If the needle is inserted below the costal margin or at a more proximal interspace, it may penetrate the neurovascular bundle intercostal nerve, artery, and vein) and continue into the pleura and lung.
Clinical Comments
The technique is reported to be safe, causes little discomfort, and provides good recordings of diaphragm activity (Bolton et al., 1992; Bolton, 1993). Neurogenic changes, including abnormal spontaneous activity, can be recorded from chest wall muscles and diaphragm Bolton, 1993).
If there is total denervation of the diaphragm, MUPs will not fire with attempted inspiration. Hence, an important sign that the needle is in the diaphragm will be lost.

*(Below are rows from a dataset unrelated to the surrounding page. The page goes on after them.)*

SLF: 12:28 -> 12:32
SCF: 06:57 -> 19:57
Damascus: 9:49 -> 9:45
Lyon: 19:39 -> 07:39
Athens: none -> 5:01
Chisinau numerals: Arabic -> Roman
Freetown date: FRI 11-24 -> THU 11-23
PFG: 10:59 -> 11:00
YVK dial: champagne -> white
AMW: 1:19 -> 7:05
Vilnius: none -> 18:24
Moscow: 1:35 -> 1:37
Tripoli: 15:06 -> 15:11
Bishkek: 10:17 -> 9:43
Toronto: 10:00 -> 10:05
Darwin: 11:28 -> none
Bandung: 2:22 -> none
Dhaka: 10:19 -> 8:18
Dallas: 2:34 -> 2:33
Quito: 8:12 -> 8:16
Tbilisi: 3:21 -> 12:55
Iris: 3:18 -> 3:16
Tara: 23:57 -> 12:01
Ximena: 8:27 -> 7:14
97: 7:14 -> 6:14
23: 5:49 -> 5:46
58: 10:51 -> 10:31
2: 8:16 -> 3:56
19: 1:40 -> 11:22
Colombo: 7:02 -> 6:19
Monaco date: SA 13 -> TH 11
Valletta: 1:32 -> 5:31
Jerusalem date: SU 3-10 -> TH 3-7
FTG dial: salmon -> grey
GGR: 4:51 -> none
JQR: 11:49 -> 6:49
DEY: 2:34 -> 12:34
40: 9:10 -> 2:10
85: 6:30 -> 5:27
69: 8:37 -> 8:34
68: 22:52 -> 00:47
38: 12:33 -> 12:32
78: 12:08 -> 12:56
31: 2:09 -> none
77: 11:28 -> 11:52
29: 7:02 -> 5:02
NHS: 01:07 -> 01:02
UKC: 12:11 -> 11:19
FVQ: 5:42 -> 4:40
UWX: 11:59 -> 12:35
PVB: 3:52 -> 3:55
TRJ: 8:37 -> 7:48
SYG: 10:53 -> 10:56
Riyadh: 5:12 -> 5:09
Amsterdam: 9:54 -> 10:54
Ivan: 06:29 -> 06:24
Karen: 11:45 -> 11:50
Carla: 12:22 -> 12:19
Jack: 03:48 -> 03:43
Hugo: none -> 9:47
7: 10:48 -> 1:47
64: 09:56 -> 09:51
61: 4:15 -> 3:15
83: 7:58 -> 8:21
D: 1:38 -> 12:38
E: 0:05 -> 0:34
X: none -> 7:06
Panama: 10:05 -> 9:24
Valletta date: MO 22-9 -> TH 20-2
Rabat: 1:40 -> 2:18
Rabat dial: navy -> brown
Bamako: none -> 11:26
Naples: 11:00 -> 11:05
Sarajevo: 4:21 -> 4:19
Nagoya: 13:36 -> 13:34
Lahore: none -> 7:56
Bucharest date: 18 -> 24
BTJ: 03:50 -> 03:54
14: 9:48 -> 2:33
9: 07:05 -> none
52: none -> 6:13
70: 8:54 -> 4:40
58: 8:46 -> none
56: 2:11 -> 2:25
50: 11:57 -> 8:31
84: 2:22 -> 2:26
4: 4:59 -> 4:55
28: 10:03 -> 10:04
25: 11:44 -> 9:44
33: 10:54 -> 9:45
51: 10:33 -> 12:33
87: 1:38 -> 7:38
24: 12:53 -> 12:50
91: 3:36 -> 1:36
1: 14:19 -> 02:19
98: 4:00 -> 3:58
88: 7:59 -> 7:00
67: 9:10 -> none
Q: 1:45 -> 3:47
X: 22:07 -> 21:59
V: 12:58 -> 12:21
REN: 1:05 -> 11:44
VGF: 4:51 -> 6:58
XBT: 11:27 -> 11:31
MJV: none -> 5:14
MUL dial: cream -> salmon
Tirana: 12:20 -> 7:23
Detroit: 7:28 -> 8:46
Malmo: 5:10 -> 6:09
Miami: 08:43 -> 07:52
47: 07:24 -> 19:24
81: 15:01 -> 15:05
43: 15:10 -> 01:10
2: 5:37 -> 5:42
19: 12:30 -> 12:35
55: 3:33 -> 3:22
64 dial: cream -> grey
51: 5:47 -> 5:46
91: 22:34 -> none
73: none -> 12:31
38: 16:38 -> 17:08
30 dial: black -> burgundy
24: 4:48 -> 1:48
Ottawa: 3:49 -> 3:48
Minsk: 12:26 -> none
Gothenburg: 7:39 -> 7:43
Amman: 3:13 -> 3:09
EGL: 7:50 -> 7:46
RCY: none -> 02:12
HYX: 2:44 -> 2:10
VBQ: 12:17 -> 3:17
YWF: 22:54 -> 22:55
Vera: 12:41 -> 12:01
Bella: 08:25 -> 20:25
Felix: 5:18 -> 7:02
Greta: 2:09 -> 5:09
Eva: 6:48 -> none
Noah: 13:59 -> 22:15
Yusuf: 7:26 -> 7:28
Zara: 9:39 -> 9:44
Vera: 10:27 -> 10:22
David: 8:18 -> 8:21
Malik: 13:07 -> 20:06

Pneumothorax is a rare complication of this technique, particularly in patients with chronic obstructive pulmonary disease. The phrenic nerve may be unilaterally damaged, as in radiculopathy, tumor, trauma, or surgery.
In high cervical spinal cord injury, denervation will usually be present in one or both diaphragms; MUPs will recruit in a neurogenic pattern or not at all if denervation is complete.
Look for neurogenic changes in other C3–C5 innervated muscles to support the diagnosis of radiculopathy or high cervical spinal cord injury. Muscles to be examined include cervical paraspinals, trapezius, levator scapulae, and rhomboids.